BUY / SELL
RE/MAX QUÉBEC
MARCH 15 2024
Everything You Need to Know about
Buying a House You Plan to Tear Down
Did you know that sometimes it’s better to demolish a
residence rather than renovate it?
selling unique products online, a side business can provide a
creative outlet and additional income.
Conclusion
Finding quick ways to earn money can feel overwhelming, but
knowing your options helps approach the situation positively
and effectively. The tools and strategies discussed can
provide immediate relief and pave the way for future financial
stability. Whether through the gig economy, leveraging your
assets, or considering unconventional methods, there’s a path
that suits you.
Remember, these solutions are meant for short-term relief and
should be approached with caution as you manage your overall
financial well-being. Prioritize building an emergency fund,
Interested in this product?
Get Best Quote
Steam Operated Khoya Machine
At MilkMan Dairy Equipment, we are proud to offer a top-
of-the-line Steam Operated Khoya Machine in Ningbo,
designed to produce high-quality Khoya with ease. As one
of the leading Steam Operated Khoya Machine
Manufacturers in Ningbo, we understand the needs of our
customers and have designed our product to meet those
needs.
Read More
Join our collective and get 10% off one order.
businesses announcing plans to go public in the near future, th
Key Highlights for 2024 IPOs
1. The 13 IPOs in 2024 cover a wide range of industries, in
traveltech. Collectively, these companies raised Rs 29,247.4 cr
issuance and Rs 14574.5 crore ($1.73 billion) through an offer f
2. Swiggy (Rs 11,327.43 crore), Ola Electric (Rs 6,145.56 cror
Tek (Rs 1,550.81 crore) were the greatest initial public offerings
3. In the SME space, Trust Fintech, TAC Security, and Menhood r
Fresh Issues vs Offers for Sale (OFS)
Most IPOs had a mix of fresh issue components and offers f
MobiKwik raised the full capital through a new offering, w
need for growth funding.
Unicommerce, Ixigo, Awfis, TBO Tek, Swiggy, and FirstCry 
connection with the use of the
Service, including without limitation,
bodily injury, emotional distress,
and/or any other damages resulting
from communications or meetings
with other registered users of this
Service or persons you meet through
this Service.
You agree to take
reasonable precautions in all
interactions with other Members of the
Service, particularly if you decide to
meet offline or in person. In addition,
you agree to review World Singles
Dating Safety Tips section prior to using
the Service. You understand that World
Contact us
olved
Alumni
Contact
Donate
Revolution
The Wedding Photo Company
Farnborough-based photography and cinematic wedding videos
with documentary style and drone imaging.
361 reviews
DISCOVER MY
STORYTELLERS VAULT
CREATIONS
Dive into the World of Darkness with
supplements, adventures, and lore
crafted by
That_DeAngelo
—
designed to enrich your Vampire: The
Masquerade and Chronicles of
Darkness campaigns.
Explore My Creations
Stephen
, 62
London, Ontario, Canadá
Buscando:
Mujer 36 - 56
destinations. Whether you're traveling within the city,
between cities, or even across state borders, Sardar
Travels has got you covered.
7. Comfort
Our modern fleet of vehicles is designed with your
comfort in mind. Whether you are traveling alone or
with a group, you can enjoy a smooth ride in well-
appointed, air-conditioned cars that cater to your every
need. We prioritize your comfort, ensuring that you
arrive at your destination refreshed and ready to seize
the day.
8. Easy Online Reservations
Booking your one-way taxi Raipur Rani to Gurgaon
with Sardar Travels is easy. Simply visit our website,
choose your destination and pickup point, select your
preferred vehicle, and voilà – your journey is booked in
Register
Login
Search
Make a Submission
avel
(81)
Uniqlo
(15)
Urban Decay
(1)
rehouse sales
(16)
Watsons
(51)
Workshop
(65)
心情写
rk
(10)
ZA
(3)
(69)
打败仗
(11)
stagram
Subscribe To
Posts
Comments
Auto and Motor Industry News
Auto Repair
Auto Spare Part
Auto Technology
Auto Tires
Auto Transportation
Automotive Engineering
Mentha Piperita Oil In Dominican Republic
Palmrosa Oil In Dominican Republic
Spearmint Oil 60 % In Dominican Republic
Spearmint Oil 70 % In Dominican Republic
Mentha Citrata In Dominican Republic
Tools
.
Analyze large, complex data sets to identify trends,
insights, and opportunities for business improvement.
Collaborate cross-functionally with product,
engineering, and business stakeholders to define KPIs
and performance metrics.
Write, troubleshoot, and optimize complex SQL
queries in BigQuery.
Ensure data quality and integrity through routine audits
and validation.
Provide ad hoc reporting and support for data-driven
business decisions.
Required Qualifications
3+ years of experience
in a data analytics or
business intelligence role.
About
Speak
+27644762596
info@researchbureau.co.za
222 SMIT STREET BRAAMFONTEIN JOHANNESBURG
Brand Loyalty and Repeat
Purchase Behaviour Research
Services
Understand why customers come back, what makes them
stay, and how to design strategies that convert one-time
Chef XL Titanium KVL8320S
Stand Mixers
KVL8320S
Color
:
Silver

◆ What the task requires
Using the material above, print every entry exactly as written.

◆ Task output
BUY / SELL
RE/MAX QUÉBEC
MARCH 15 2024
Everything You Need to Know about
Buying a House You Plan to Tear Down
Did you know that sometimes it’s better to demolish a
residence rather than renovate it?
selling unique products online, a side business can provide a
creative outlet and additional income.
Conclusion
Finding quick ways to earn money can feel overwhelming, but
knowing your options helps approach the situation positively
and effectively. The tools and strategies discussed can
provide immediate relief and pave the way for future financial
stability. Whether through the gig economy, leveraging your
assets, or considering unconventional methods, there’s a path
that suits you.
Remember, these solutions are meant for short-term relief and
should be approached with caution as you manage your overall
financial well-being. Prioritize building an emergency fund,
Interested in this product?
Get Best Quote
Steam Operated Khoya Machine
At MilkMan Dairy Equipment, we are proud to offer a top-
of-the-line Steam Operated Khoya Machine in Ningbo,
designed to produce high-quality Khoya with ease. As one
of the leading Steam Operated Khoya Machine
Manufacturers in Ningbo, we understand the needs of our
customers and have designed our product to meet those
needs.
Read More
Join our collective and get 10% off one order.
businesses announcing plans to go public in the near future, th
Key Highlights for 2024 IPOs
1. The 13 IPOs in 2024 cover a wide range of industries, in
traveltech. Collectively, these companies raised Rs 29,247.4 cr
issuance and Rs 14574.5 crore ($1.73 billion) through an offer f
2. Swiggy (Rs 11,327.43 crore), Ola Electric (Rs 6,145.56 cror
Tek (Rs 1,550.81 crore) were the greatest initial public offerings
3. In the SME space, Trust Fintech, TAC Security, and Menhood r
Fresh Issues vs Offers for Sale (OFS)
Most IPOs had a mix of fresh issue components and offers f
MobiKwik raised the full capital through a new offering, w
need for growth funding.
Unicommerce, Ixigo, Awfis, TBO Tek, Swiggy, and FirstCry 
connection with the use of the
Service, including without limitation,
bodily injury, emotional distress,
and/or any other damages resulting
from communications or meetings
with other registered users of this
Service or persons you meet through
this Service.
You agree to take
reasonable precautions in all
interactions with other Members of the
Service, particularly if you decide to
meet offline or in person. In addition,
you agree to review World Singles
Dating Safety Tips section prior to using
the Service. You understand that World
Contact us
olved
Alumni
Contact
Donate
Revolution
The Wedding Photo Company
Farnborough-based photography and cinematic wedding videos
with documentary style and drone imaging.
361 reviews
DISCOVER MY
STORYTELLERS VAULT
CREATIONS
Dive into the World of Darkness with
supplements, adventures, and lore
crafted by
That_DeAngelo
—
designed to enrich your Vampire: The
Masquerade and Chronicles of
Darkness campaigns.
Explore My Creations
Stephen
, 62
London, Ontario, Canadá
Buscando:
Mujer 36 - 56
destinations. Whether you're traveling within the city,
between cities, or even across state borders, Sardar
Travels has got you covered.
7. Comfort
Our modern fleet of vehicles is designed with your
comfort in mind. Whether you are traveling alone or
with a group, you can enjoy a smooth ride in well-
appointed, air-conditioned cars that cater to your every
need. We prioritize your comfort, ensuring that you
arrive at your destination refreshed and ready to seize
the day.
8. Easy Online Reservations
Booking your one-way taxi Raipur Rani to Gurgaon
with Sardar Travels is easy. Simply visit our website,
choose your destination and pickup point, select your
preferred vehicle, and voilà – your journey is booked in
Register
Login
Search
Make a Submission
avel
(81)
Uniqlo
(15)
Urban Decay
(1)
rehouse sales
(16)
Watsons
(51)
Workshop
(65)
心情写
rk
(10)
ZA
(3)
(69)
打败仗
(11)
stagram
Subscribe To
Posts
Comments
Auto and Motor Industry News
Auto Repair
Auto Spare Part
Auto Technology
Auto Tires
Auto Transportation
Automotive Engineering
Mentha Piperita Oil In Dominican Republic
Palmrosa Oil In Dominican Republic
Spearmint Oil 60 % In Dominican Republic
Spearmint Oil 70 % In Dominican Republic
Mentha Citrata In Dominican Republic
Tools
.
Analyze large, complex data sets to identify trends,
insights, and opportunities for business improvement.
Collaborate cross-functionally with product,
engineering, and business stakeholders to define KPIs
and performance metrics.
Write, troubleshoot, and optimize complex SQL
queries in BigQuery.
Ensure data quality and integrity through routine audits
and validation.
Provide ad hoc reporting and support for data-driven
business decisions.
Required Qualifications
3+ years of experience
in a data analytics or
business intelligence role.
About
Speak
+27644762596
info@researchbureau.co.za
222 SMIT STREET BRAAMFONTEIN JOHANNESBURG
Brand Loyalty and Repeat
Purchase Behaviour Research
Services
Understand why customers come back, what makes them
stay, and how to design strategies that convert one-time
Chef XL Titanium KVL8320S
Stand Mixers
KVL8320S
Color
:
Silver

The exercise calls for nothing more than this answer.